Purpose isn’t found in the “Paper Thin”

There’s a fairly popular graphic you’ll see on social media the origins & attribution of which I can’t trace but I’ve recreated below…

Paper Thin Purpose

It’s a simply, sweet little message to encourage you to focus on your purpose. The thinking is that purpose is found at the intersection of Passion, Mission, Vocation & Profession. Or in other words, purpose is a combination of loving what you do, being great at it, being paid for both of these and because the world needs it.

Simple. Sweet.

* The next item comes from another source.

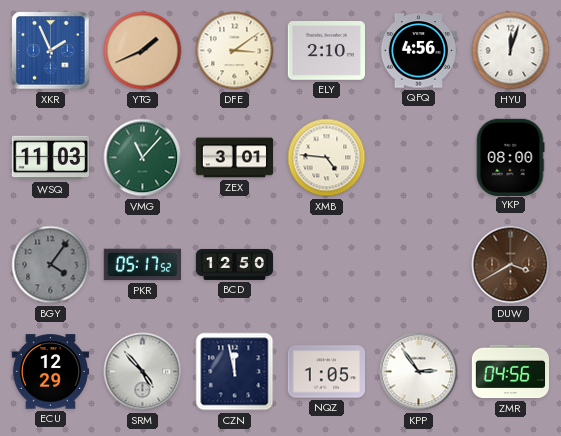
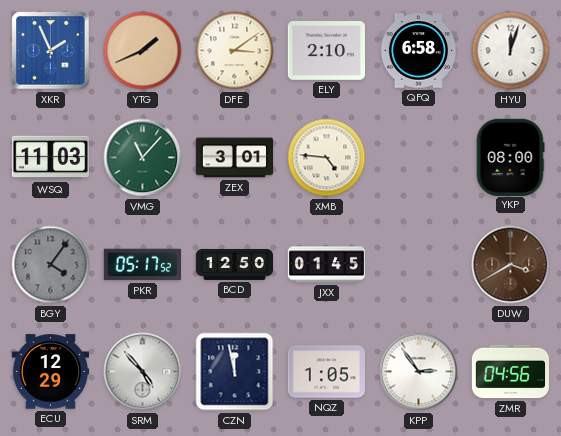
QFQ: 4:56 -> 6:58
JXX: none -> 01:45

Inspiring perhaps.

It’s also paper thin nonsense.

Plenty of us can feel that we are fulfilling our purpose through one, two, or three of the four of the components.

For an organisation it has perhaps more relevance but even that doesn’t stand up to much scrutiny… Plenty of organisations fulfil their apparent purpose with one or two of the four components.

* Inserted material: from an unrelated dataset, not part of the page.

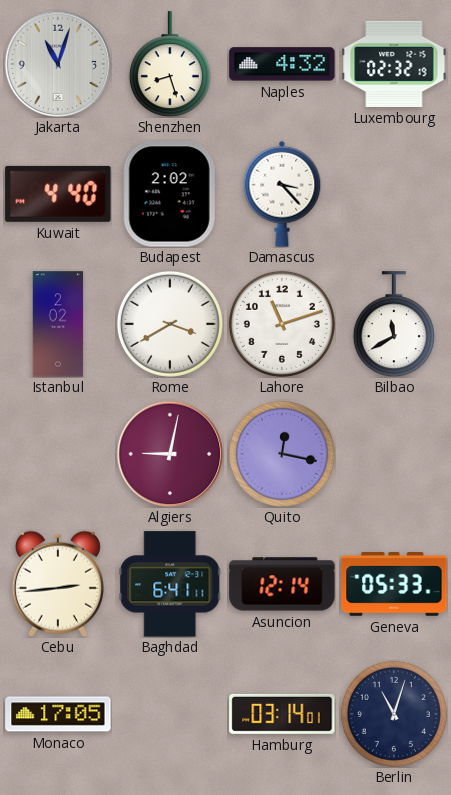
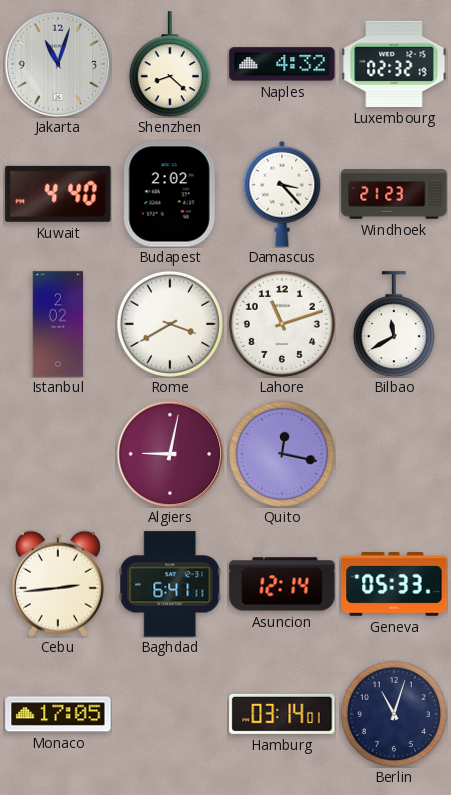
Shenzhen: 8:27 -> 8:22
Windhoek: none -> 21:23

Thinking of purpose beyond our working lives the graphic says nothing about family, friends, interests or our place in this world. I believe those all influence our sense of purpose.

Purpose isn’t found where you are told to find it. Purpose is found where you fulfil it.

You won’t find it in the “paper thin”.


3 thoughts on “Purpose isn’t found in the “Paper Thin”

  1. When I first saw this diagram I quite liked it. Your blog has made me think. My revised thoughts are that it has some value to stimulate debate, but is actually quite one dimensional – applying to the work context as you say, and probably only relevant for those who feel a strong vocation for what they do. I wonder what a diagram representing the whole picture could look like?


    Posted by Annette Hill | April 23, 2015, 8:09 AM
    • Hi Annette – initially I had a similar response to the appeal of the diagram. My eye was drawn more to what it was not showing in the 4 small intersections just outside of the centre. Thinking more about it though… well, you saw where I got to!
      As a way to delve deeper into the topic of purpose I think it has some use provided it is facilitated with a broader appreciation of the graphics own limitations. Perhaps then the whole picture is not something we create for others but something we help others explore. The diagram as a starting point rather than a complete “map”.


      Posted by David Goddin | April 23, 2015, 10:11 AM
  2. The hype that one needs to have a purpose in life that meets all four components, could actually be quite stressful or cause a sense of incompletion. One may be doing something that doesn’t make the world a better place, or doesn’t make them jump out of bed each morning and shout “it is another fabulous working day”, yet, it pays the bills and doesn’t require one to work extra hours, so one can spend time with loved ones or do something else that makes one smile. And there is nothing wrong it that, it doesn’t need to be changed, nothing is missing, because of the lack of a purpose as per the definition of the graphic.
    So thank you for your post. I too, initially liked the graphic, and many years hoped to end up in the middle, feeling accomplished, full of purpose. And then I woke up to reality, and learned to look at all those fabulous things present in my life that, as you rightfully say, are so relevant for that sense of purpose/fulfillment/happiness.